Marketing materials and two letters from the Delaware-based construction lender, The Bancorp Bank, promised an incurable financial default would generate one unit in the hotel for each investor.
In its letters, Bancorp said it would release its hold on 60 rooms, one for each investor who put in a combined $30 million, according to the complaint. Alternatively, the lenders were promised a full refund.
But the 24 investors who filed suit say these promises weren’t in the loan agreement, which set nine conditions for getting the rooms in case of a default. The lawsuit said one condition was completion of the project.
Bancorp’s attorney, Foley & Lardner partner Mark Wolfson in Tampa, declined comment.
The project developer is 550 Seabreeze Development LLC, which isn’t named in the lawsuit.
Defendants in the state case include Jack Kessler, Eugene Kessler and Ken Bernstein, alleged principals in the development company. They allegedly created companies that aided the EB-5 scheme.
Defendant Las Olas Mezzanine Borrower LLC held the investors’ funds.
Jack Kessler, a Buchanan Ingersoll shareholder who splits his time between Fort Lauderdale and Pittsburgh, declined comment Wednesday.
Berger Singerman partner Paul Steven Singerman in Miami, who represents the Kesslers and Bernstein in the bankruptcy case, didn’t return a request for comment by deadline.

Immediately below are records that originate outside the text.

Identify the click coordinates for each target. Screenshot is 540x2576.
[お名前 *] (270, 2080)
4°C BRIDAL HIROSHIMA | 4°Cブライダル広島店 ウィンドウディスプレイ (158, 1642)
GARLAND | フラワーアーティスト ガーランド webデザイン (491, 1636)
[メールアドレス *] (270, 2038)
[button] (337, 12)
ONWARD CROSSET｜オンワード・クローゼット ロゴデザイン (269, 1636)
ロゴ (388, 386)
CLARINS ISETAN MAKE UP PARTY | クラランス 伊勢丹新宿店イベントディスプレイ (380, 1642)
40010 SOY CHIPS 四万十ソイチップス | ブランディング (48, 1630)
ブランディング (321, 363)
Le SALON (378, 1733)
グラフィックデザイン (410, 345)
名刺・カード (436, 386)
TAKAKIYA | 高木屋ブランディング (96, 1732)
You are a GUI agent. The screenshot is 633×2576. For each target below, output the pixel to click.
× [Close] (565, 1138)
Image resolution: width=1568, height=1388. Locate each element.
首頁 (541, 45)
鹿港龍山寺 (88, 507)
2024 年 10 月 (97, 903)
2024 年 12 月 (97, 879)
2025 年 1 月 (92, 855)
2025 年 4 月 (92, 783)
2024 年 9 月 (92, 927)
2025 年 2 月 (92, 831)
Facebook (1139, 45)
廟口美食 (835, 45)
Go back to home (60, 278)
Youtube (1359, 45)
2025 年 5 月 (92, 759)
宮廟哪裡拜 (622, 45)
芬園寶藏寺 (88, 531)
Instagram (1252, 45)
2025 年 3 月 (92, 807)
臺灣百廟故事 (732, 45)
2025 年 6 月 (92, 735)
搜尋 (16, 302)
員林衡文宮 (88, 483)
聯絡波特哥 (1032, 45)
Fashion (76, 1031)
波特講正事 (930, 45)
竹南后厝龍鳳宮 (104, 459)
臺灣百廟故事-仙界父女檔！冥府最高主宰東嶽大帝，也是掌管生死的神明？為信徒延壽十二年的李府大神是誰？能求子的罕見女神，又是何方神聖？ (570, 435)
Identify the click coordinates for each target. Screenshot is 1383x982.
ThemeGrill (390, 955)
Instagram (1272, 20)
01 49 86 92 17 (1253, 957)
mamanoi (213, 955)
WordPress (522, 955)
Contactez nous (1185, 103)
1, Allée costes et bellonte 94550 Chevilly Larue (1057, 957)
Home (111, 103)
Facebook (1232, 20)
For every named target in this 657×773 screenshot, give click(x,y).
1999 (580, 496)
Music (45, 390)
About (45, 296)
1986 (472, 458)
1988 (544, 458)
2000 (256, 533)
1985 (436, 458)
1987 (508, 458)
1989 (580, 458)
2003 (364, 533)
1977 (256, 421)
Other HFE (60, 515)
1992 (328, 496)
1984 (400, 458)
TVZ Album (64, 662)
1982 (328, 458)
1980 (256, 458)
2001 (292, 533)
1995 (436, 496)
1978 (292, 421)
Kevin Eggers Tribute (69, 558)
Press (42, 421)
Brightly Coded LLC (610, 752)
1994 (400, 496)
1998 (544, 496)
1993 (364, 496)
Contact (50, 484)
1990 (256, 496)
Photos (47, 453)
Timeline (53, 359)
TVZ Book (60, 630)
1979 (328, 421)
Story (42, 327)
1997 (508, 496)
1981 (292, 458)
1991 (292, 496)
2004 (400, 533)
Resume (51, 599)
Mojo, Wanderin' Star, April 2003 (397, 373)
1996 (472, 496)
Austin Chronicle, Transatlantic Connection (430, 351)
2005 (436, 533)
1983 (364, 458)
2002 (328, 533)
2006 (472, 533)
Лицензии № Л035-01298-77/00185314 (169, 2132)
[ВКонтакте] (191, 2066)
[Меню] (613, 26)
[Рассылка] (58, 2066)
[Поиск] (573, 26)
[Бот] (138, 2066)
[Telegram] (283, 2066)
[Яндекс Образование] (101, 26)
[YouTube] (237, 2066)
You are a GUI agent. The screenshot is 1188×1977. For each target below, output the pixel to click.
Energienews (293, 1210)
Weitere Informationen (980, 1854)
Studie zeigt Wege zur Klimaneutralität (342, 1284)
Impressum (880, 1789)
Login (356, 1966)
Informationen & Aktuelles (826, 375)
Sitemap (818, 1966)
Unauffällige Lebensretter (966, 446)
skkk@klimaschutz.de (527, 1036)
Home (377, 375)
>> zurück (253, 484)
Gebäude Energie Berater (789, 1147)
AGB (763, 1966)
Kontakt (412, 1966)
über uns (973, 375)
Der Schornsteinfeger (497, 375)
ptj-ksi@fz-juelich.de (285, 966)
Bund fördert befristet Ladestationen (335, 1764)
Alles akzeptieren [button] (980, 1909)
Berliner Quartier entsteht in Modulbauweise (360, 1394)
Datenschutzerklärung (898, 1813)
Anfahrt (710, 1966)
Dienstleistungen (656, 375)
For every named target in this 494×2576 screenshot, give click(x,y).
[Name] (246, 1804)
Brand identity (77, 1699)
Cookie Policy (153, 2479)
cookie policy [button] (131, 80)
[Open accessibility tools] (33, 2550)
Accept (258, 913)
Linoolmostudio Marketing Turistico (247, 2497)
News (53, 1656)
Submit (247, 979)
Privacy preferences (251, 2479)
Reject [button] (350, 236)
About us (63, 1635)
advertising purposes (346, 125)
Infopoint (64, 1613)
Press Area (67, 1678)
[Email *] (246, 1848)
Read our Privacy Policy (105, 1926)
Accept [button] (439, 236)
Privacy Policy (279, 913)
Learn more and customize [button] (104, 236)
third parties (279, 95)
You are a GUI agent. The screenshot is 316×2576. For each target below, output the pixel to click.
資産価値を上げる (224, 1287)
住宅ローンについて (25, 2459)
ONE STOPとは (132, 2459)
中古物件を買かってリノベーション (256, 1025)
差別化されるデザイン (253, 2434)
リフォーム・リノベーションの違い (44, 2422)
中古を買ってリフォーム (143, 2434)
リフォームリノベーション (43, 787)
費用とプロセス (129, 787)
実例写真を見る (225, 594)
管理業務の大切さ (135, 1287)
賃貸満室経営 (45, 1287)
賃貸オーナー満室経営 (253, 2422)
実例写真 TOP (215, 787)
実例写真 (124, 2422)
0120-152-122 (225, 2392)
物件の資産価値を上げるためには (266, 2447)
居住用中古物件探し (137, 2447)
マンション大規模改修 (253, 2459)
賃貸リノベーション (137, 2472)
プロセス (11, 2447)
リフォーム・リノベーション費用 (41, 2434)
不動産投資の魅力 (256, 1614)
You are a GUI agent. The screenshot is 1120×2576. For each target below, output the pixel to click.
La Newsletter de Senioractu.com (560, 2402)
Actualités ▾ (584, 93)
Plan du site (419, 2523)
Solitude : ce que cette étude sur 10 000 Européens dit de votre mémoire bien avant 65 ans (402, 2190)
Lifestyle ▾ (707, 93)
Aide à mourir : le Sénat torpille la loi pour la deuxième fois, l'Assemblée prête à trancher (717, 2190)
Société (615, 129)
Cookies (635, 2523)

The original lawsuit filed by 21 investors in the federal bankruptcy case was dismissed Dec. 27 by U.S. Bankruptcy Judge Raymond Ray in Fort Lauderdale.
Three other investors joined the state case, which mirrors the dismissed federal one, as plaintiffs, bringing the amount they collectively invested from $10.5 million to $12 million.
Magna Hospitality’s timeline for opening the property remains unknown. Its attorney, Latham, Shuker, Eden & Beaudine partner Bruce Knapp in Orlando, declined comment.